- WORK REQUEST -
Using the listing, copy each whole line that features "você".

- PROVIDED RECORDS -
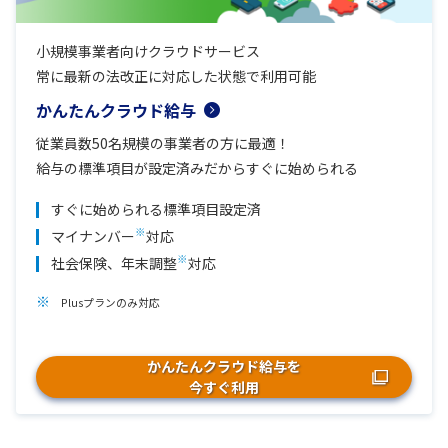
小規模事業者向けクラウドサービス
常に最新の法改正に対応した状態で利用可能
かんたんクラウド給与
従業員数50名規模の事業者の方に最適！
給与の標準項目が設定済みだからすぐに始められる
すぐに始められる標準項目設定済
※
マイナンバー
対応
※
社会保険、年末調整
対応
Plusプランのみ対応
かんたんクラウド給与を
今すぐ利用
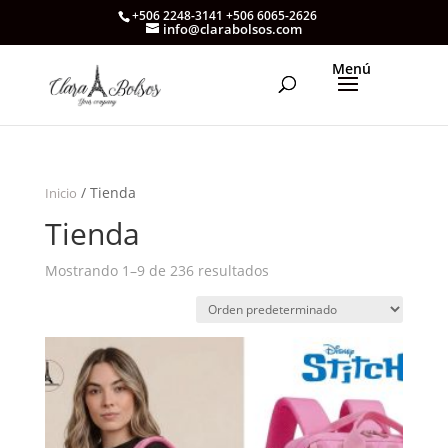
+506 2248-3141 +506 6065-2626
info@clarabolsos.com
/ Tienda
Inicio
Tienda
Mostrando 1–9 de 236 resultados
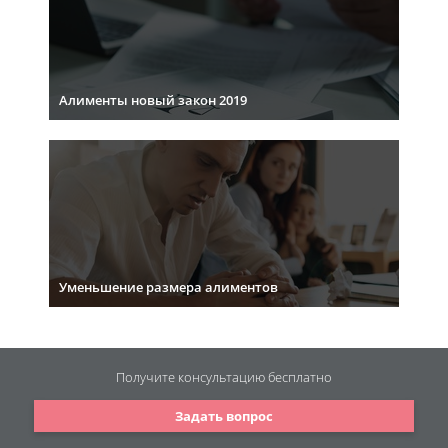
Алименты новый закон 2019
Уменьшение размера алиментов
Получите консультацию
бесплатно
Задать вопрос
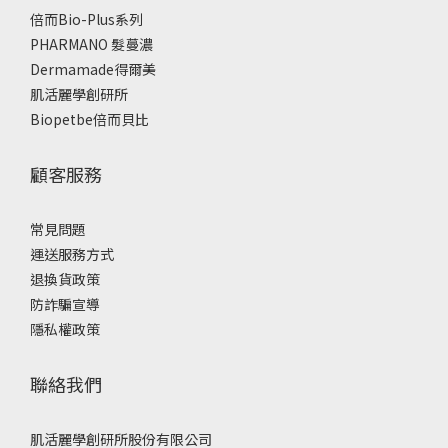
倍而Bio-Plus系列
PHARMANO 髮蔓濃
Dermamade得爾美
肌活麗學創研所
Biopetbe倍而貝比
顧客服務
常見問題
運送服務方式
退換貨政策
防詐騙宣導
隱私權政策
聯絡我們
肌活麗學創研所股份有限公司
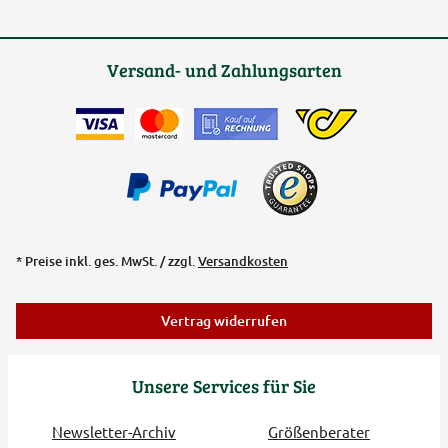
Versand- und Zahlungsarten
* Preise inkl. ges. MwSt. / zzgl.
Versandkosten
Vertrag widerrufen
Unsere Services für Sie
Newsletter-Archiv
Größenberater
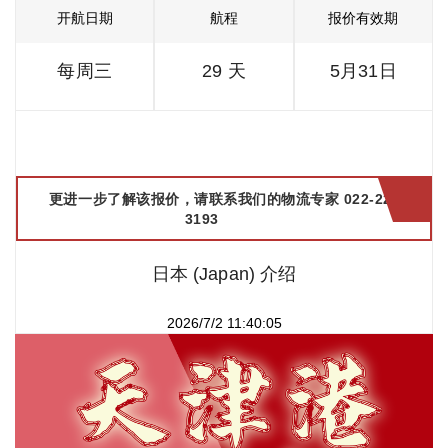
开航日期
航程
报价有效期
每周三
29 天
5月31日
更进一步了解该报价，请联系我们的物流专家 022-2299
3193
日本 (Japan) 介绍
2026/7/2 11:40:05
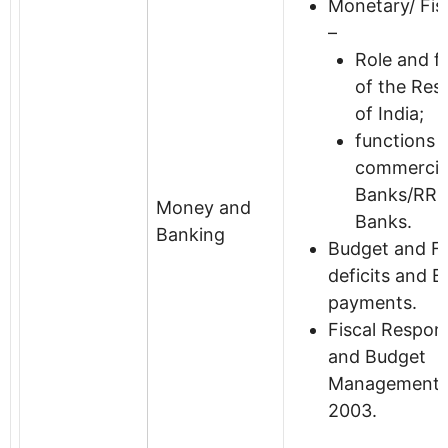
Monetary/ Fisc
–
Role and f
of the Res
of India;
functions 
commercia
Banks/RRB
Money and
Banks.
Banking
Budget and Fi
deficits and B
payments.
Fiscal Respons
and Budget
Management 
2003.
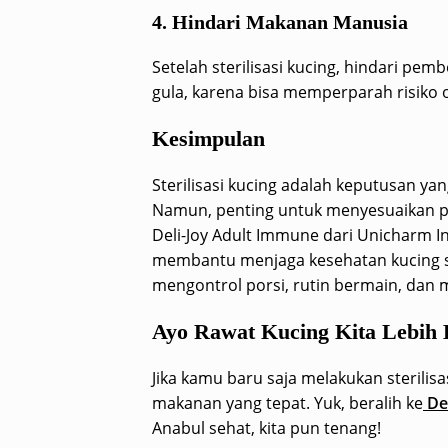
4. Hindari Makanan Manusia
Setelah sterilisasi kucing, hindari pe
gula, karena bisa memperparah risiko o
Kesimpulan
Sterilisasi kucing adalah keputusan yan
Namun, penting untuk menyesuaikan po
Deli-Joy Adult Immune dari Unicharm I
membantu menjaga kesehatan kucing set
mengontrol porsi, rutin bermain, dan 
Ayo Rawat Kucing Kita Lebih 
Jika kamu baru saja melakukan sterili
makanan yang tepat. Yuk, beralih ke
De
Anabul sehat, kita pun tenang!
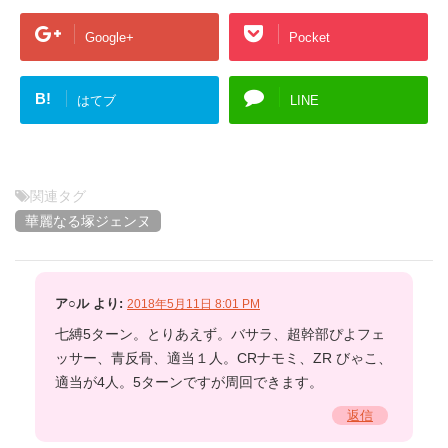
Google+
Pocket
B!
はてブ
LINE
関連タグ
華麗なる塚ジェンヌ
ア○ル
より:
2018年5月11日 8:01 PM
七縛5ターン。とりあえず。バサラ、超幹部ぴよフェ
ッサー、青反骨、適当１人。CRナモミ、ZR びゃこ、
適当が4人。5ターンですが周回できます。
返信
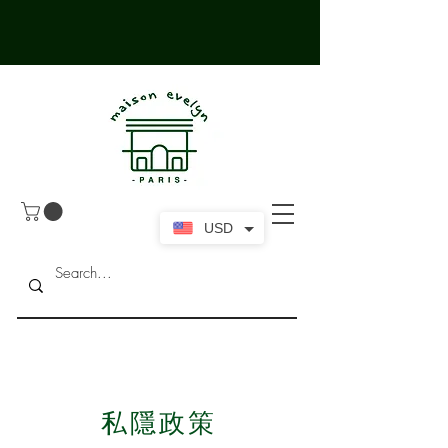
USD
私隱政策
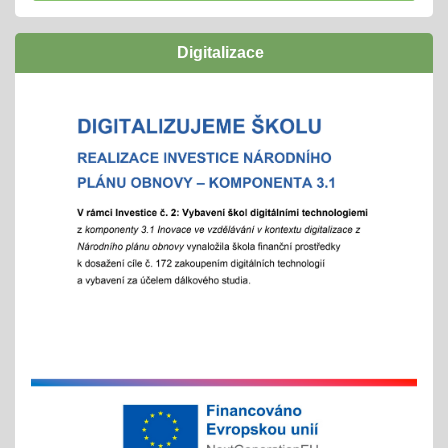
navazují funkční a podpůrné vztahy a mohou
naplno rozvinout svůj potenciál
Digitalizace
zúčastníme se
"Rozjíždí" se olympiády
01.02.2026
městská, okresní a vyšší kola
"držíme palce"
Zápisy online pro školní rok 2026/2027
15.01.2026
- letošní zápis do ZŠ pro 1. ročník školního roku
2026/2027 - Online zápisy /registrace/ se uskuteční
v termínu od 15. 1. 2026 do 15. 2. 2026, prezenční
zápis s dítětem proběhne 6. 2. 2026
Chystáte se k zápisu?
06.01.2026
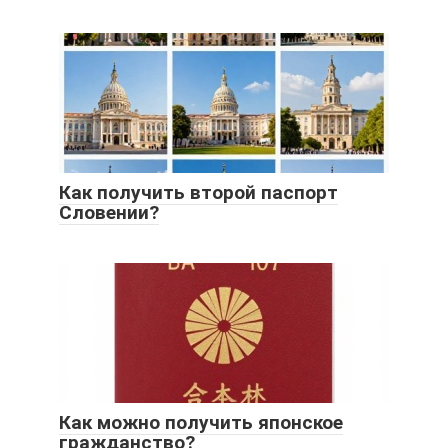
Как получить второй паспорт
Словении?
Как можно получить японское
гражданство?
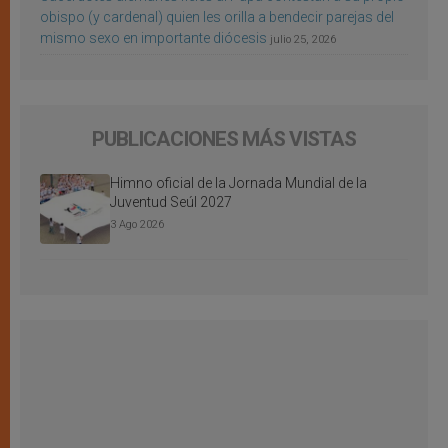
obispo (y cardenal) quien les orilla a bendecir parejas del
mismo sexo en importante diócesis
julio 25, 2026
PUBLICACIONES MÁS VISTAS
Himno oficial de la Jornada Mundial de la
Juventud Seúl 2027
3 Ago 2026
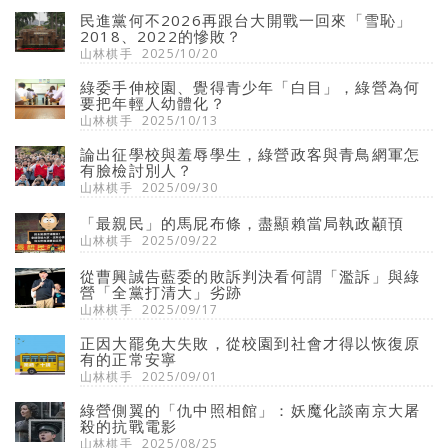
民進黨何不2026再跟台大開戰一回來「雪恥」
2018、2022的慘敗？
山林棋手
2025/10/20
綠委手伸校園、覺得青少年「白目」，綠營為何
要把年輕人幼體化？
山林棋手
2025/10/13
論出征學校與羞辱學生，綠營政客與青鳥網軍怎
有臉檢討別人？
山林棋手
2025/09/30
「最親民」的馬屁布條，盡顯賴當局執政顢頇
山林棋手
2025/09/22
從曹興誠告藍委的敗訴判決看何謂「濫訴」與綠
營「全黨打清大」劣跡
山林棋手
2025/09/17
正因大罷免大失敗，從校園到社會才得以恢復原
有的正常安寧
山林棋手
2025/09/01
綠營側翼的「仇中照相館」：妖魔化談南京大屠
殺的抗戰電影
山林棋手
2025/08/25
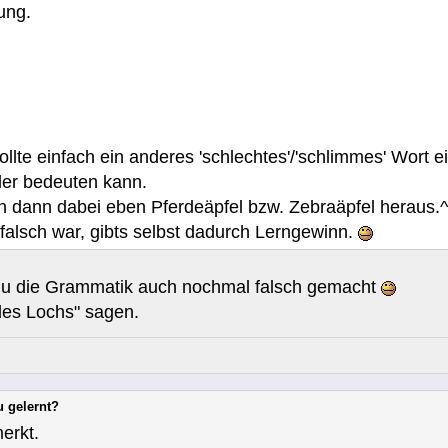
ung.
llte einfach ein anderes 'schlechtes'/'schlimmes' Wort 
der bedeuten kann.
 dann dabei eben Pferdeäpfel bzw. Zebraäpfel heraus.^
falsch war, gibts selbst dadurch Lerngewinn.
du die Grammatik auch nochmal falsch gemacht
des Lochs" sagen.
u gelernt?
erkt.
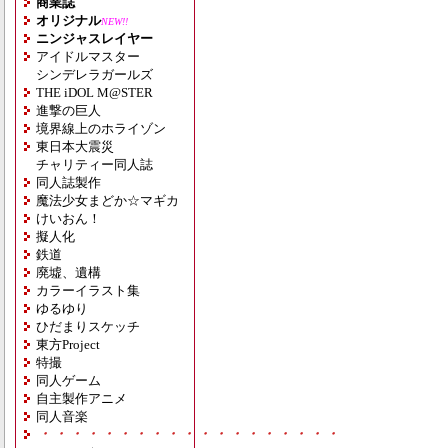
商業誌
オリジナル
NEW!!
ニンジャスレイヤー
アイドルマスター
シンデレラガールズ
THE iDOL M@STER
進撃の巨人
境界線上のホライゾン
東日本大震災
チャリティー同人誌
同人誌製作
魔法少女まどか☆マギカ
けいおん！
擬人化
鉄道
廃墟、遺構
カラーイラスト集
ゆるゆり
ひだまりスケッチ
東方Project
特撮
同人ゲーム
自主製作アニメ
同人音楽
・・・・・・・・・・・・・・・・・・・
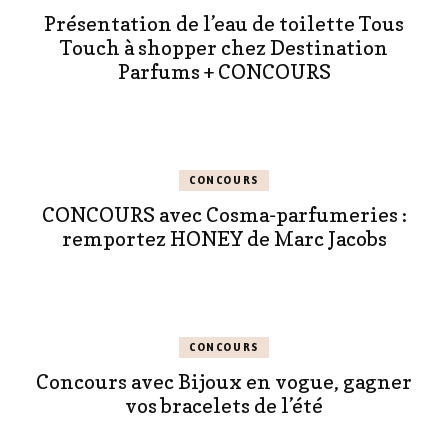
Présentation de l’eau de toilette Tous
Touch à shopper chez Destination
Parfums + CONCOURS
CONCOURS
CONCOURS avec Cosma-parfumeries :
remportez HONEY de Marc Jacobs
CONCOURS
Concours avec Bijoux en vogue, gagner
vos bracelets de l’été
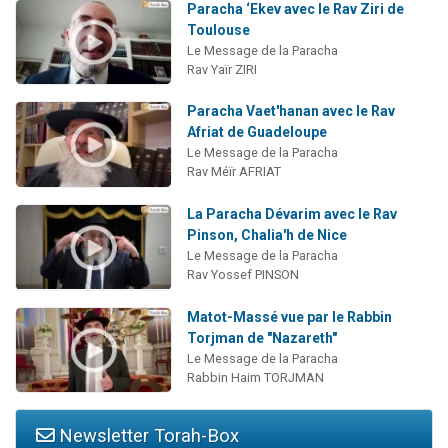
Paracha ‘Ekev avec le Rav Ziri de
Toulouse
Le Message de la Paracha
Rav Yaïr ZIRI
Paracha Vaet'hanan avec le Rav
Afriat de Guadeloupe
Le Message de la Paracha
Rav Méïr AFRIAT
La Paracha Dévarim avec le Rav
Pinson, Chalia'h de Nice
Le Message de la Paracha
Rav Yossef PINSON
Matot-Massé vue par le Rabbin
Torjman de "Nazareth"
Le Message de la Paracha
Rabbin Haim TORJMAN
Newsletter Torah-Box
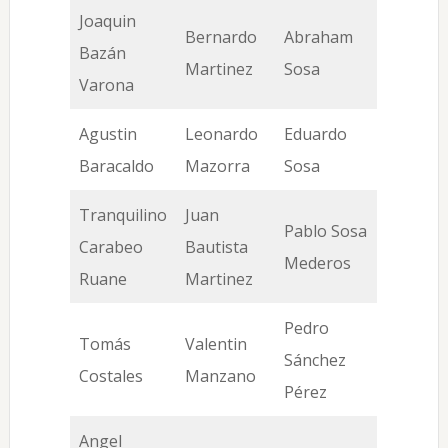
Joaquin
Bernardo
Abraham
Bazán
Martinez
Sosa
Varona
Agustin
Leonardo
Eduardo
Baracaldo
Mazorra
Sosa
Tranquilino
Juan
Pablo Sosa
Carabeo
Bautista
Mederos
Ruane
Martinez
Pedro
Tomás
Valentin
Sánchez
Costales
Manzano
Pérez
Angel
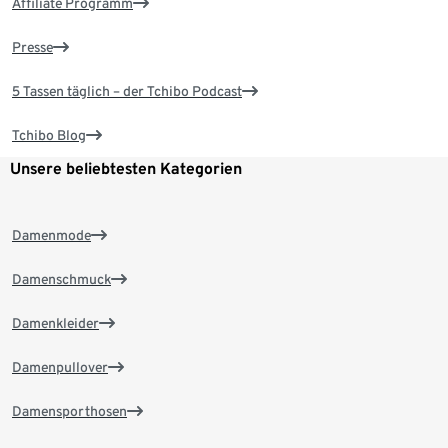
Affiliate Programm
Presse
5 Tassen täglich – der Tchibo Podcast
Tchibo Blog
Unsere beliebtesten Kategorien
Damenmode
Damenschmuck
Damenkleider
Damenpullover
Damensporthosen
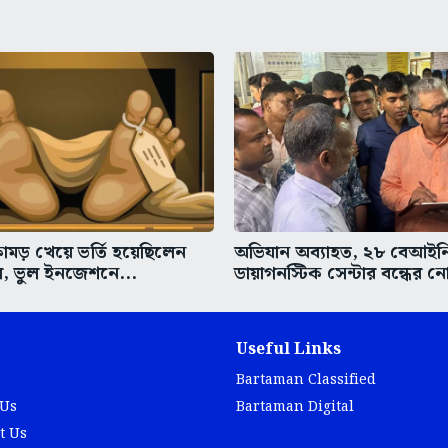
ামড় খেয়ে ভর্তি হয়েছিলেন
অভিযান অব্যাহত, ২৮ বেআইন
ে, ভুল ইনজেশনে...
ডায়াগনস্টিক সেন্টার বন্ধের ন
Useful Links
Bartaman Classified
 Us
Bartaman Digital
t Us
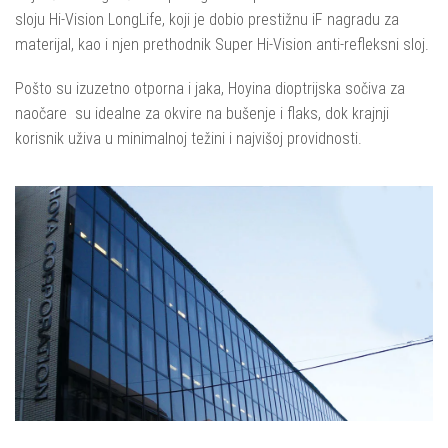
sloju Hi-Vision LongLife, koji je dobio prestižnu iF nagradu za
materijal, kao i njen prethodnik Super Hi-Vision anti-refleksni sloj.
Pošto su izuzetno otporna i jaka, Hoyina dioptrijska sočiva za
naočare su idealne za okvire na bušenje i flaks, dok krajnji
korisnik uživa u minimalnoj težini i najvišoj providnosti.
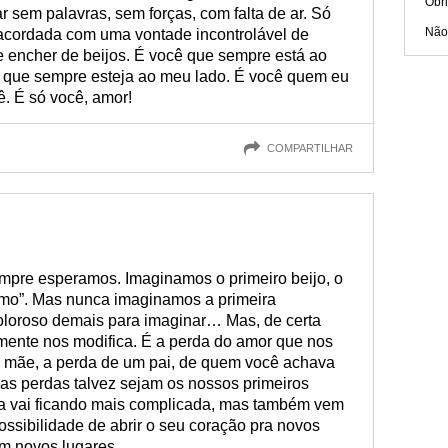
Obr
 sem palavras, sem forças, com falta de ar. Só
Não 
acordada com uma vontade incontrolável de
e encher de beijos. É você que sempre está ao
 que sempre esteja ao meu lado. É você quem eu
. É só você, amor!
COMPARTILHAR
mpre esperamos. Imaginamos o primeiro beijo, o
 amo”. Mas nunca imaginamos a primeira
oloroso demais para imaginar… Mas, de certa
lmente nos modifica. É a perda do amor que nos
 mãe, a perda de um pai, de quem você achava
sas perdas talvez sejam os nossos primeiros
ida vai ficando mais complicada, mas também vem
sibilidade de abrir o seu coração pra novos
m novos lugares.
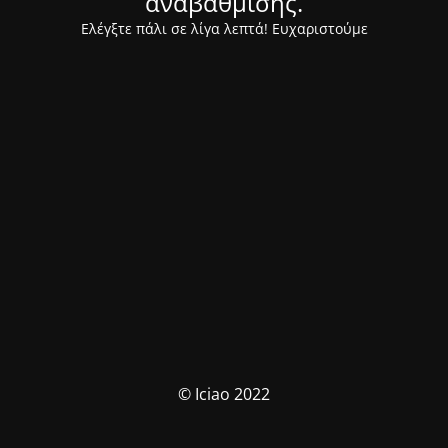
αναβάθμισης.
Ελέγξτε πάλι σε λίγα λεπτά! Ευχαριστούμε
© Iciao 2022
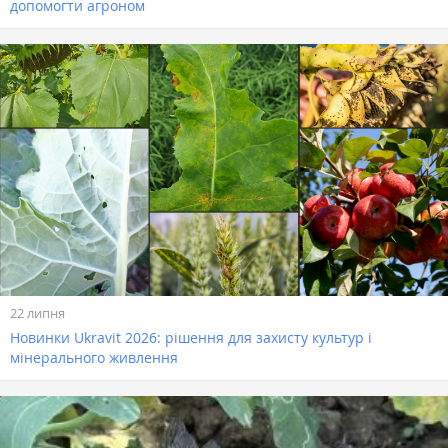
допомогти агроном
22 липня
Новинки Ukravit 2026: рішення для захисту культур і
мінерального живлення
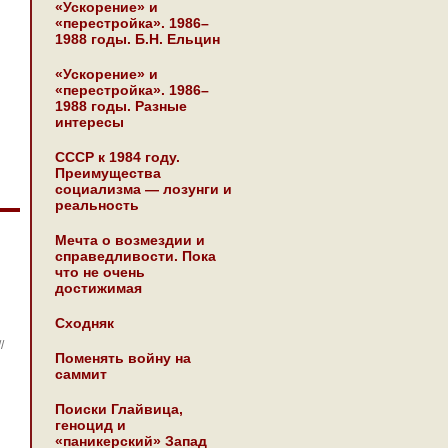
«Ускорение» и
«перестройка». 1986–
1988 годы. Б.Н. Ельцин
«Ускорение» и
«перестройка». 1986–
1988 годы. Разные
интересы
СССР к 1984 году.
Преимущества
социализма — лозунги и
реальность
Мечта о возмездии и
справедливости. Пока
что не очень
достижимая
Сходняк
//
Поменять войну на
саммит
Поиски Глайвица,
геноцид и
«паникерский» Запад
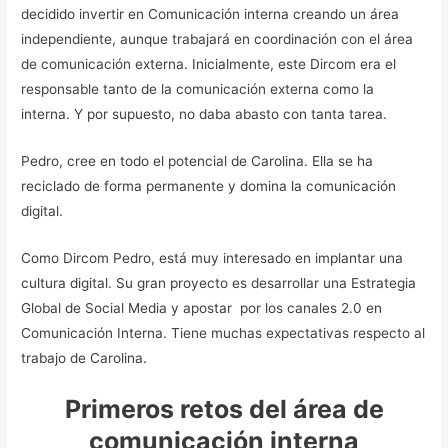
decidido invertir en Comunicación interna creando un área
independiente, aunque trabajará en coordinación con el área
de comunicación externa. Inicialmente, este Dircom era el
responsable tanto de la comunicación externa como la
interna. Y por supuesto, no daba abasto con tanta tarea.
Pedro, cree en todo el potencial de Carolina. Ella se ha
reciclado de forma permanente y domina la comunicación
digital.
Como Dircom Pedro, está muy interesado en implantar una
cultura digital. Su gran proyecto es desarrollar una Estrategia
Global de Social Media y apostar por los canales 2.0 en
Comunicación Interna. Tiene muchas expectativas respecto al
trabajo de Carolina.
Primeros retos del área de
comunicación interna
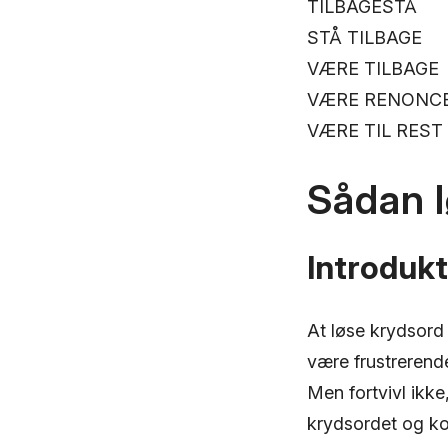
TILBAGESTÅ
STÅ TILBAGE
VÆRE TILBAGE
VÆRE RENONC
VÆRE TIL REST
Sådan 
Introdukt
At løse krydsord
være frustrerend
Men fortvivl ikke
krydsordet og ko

- RESPONSE AREA -
e encher de beijos. É você que sempre está ao
 que sempre esteja ao meu lado. É você quem eu
. É só você, amor!
 mãe, a perda de um pai, de quem você achava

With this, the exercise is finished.